Neo4j DB > 32G Java queries get very slow

Patrice Loos

unread,

Jun 30, 2017, 4:43:12 PM6/30/17

to Neo4j

I am testing a java query on different size dataset, 100 Million to 1 Billion edges.

The query does not return much data 10 to 20 vertices with corresponding edges but it need to scan the whole dataset.

I can see a big performances degradation when the database size is bigger than 32 Gigs.

I am running the test on a 32 core 244G RAM virtual server, the query is threaded to use all cpu.

I changed the java heap size to 96G and played with the garbage collector options (retain -XX:+UseG1GC as the most improving option)

to get a better outcome but I still get big dip in performances, I assumed the threshold is around 32G:

100M edges, database is 7.5G : 12 min

250M edges, database is 19G : 35 min

500M edges, database is 38G : 12 hours with -XX:+UseG1GC

1B edges, database is 76G : 51 hours without -XX:+UseG1GC

Furthermore for the 0.5 Billion and 1 Billion test I can see that the bulk of the operations are system operations 60% versus

user operation 40% (from top linux command). When I run the smaller test 100% of the operations are user operations.

Are the java GC improvement in the Enterprise edition of Neo4j significant enough to bring the performance of the large scale dataset query in the same range as the smaller one?

Is there something else I can do to improve the performance of larger dataset queries?

tks

Patrice

Michael Hunger

unread,

Jun 30, 2017, 8:41:03 PM6/30/17

to ne...@googlegroups.com

What does your query look like?

How do you do this: "the query is threaded to use all cpu." ?

If it has to scan the whole dataset, depending on your memory config it has to first load the data into memory, where you measure the performance of your IO.

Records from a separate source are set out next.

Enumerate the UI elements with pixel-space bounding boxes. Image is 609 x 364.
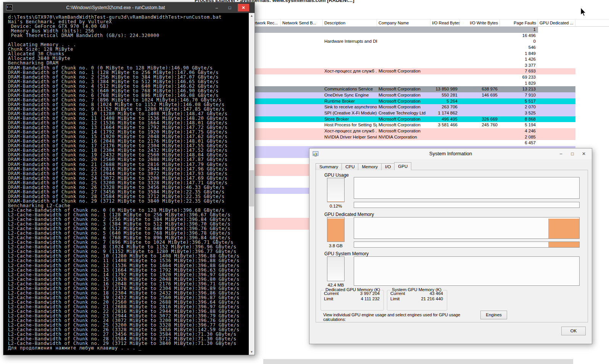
process-cell [377,140,430,146]
tab-gpu[interactable]: GPU [394,162,411,170]
process-row[interactable]: 1 426 [249,56,575,63]
tab-i-o[interactable]: I/O [381,163,395,170]
gpu-dedicated-memory-history-strip [354,242,580,248]
stat-value: 21 216 440 [421,296,443,301]
column-header-page-faults[interactable]: Page Faults [500,19,538,26]
process-cell: 5 194 [500,122,538,128]
process-cell [460,39,500,45]
scrollbar-thumb[interactable] [249,170,254,206]
process-row[interactable]: NVIDIA Driver Helper Servic...NVIDIA Cor… [249,134,575,140]
process-cell [281,51,323,57]
column-header-i-o-write-bytes[interactable]: I/O Write Bytes [460,19,500,26]
tab-memory[interactable]: Memory [358,163,382,170]
process-cell [460,51,500,57]
process-cell: Microsoft Corporation [377,92,430,98]
gpu-tab-page: GPU Usage 0.12% GPU Dedicated Memory 3.8… [316,170,588,322]
process-cell: Microsoft Corporation [377,98,430,105]
cmd-console[interactable]: d:\Tests\GTX970\vRamBandWidthTest-guru3d… [3,13,255,355]
column-header-i-o-read-bytes[interactable]: I/O Read Bytes [430,19,460,26]
console-output[interactable]: d:\Tests\GTX970\vRamBandWidthTest-guru3d… [3,13,249,355]
process-cell [377,74,430,81]
process-cell [281,110,323,116]
scroll-down-icon[interactable]: ▼ [249,349,255,355]
console-scrollbar[interactable]: ▲ ▼ [249,13,255,355]
process-cell: 8 868 [500,116,538,122]
cmd-window: C:\ C:\Windows\System32\cmd.exe - runCus… [3,2,255,355]
process-cell [538,122,575,128]
process-cell: 550 281 [430,92,460,98]
process-cell: 1 829 [500,81,538,87]
process-cell: SPI (Creative X-Fi Module) [323,110,377,116]
process-row[interactable]: Хост-процесс для служб ...Microsoft Corp… [249,128,575,134]
process-row[interactable]: 546 [249,45,575,51]
process-cell: 2 085 [500,134,538,140]
process-row[interactable]: Sink to receive asynchronou...Microsoft … [249,104,575,110]
minimize-button[interactable]: – [212,4,222,11]
process-row[interactable]: 69 233 [249,74,575,81]
process-cell [377,81,430,87]
process-cell [377,51,430,57]
group-title: System GPU Memory (K) [390,287,443,292]
process-cell [430,128,460,134]
process-cell: 4 246 [500,128,538,134]
process-cell [323,81,377,87]
maximize-button[interactable]: □ [567,150,578,158]
sysinfo-tabs: SummaryCPUMemoryI/OGPU [316,163,411,170]
tab-summary[interactable]: Summary [316,163,342,170]
process-row[interactable]: 1 849 [249,51,575,57]
gpu-usage-meter [327,178,345,202]
process-row[interactable]: 1 829 [249,81,575,87]
process-row[interactable]: Communications ServiceMicrosoft Corporat… [249,86,575,92]
process-cell [460,33,500,39]
column-header-gpu-dedicated-[interactable]: GPU Dedicated ... [538,19,575,26]
process-row[interactable]: 16 496 [249,33,575,39]
process-cell [430,56,460,63]
scroll-up-icon[interactable]: ▲ [249,13,255,19]
process-cell [538,63,575,69]
process-cell [460,27,500,33]
column-header-network-send-b-[interactable]: Network Send B... [281,19,323,26]
engines-note: View individual GPU engine usage and sel… [323,312,480,322]
process-cell [430,27,460,33]
process-cell [430,81,460,87]
process-row[interactable]: 1 [249,27,575,33]
minimize-button[interactable]: – [555,150,567,158]
process-cell [538,140,575,146]
process-row[interactable]: 3 377 [249,63,575,69]
process-cell [323,27,377,33]
process-cell: Hardware Interrupts and DPCs [323,39,377,45]
column-header-description[interactable]: Description [323,19,377,26]
process-row[interactable]: SPI (Creative X-Fi Module)Creative Techn… [249,110,575,116]
close-button[interactable]: ✕ [238,4,249,11]
process-cell [281,56,323,63]
process-cell: 3 581 466 [430,122,460,128]
process-cell [430,74,460,81]
dialog-titlebar[interactable]: System Information – □ ✕ [309,148,592,159]
tab-cpu[interactable]: CPU [342,163,358,170]
maximize-button[interactable]: □ [225,4,235,11]
process-cell: 0 [500,39,538,45]
gpu-usage-value: 0.12% [322,204,349,208]
close-button[interactable]: ✕ [578,150,590,158]
ok-button[interactable]: OK [561,327,586,335]
process-cell [430,45,460,51]
process-row[interactable]: Runtime BrokerMicrosoft Corporation5 264… [249,98,575,105]
process-cell: 1 426 [500,56,538,63]
process-row[interactable]: 6 457 [249,140,575,146]
process-row[interactable]: Hardware Interrupts and DPCs0 [249,39,575,45]
process-row[interactable]: Host Process for Setting Syn...Microsoft… [249,122,575,128]
cmd-titlebar[interactable]: C:\ C:\Windows\System32\cmd.exe - runCus… [3,2,255,13]
process-cell [281,63,323,69]
process-cell [323,74,377,81]
process-row[interactable]: Store BrokerMicrosoft Corporation496 495… [249,116,575,122]
process-row[interactable]: OneDrive Sync EngineMicrosoft Corporatio… [249,92,575,98]
engines-button[interactable]: Engines [480,311,507,319]
process-cell: 7 693 [500,68,538,74]
process-cell [538,51,575,57]
process-row[interactable]: Хост-процесс для служб ...Microsoft Corp… [249,68,575,74]
column-header-company-name[interactable]: Company Name [377,19,430,26]
process-cell [323,51,377,57]
gpu-system-memory-label: GPU System Memory [324,251,369,256]
process-cell [281,33,323,39]
process-cell [538,81,575,87]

If the database is larger than memory it has to discard data and reload it again which affects this again massively.

Did you configure the page-cache in your neo4j.conf according to database size? And set the heap to e.g. 16 or 32G ? Larger heaps shouldn't make a difference.

Page-Cache is what counts most.

Which Neo4j version are you using? I recommend 3.2.1 Enterprise which comes for instance with compiled cypher runtime.

Michael

--
You received this message because you are subscribed to the Google Groups "Neo4j" group.
To unsubscribe from this group and stop receiving emails from it, send an email to neo4j+unsubscribe@googlegroups.com.
For more options, visit https://groups.google.com/d/optout.

unreal...@googlemail.com

unread,

Jul 1, 2017, 6:21:45 AM7/1/17

to Neo4j

Before queries, I try and warm things up before performing any timings:

neo4j> call apoc.warmup.run() ;

and

neo4j> match (n:Entity) with n.name as name return count(*);

Michael, how much faster in real terms then is neo4j 3.2.1 over 3.2.0 Enterprise and for which operations?

To unsubscribe from this group and stop receiving emails from it, send an email to neo4j+un...@googlegroups.com.

unreal...@googlemail.com

unread,

Jul 1, 2017, 6:24:04 AM7/1/17

to Neo4j

Patrice,

I started off with a VM configuration similar to yourself. I found a considerable speed up by ditching the VM and running native on the Linux platform.

Wayne

Michael Hunger

unread,

Jul 1, 2017, 6:39:59 AM7/1/17

to ne...@googlegroups.com

It all depends on your queries.

Neo4j Enterprise has the compiled Cypher runtime, which depending on the query can be 3-5 times faster.

It also has a new label index implementation which also speeds things up.

Without query examples / profile / data model etc. I can't give any predictions.

Michael

To unsubscribe from this group and stop receiving emails from it, send an email to neo4j+unsubscribe@googlegroups.com.

Michael Hunger

unread,

Jul 1, 2017, 6:41:34 AM7/1/17

to ne...@googlegroups.com

Great point Wayne,

Also apoc.warmup.run(true) also load properties (but I personally don't use that property-loading a lot, more structural warm-up).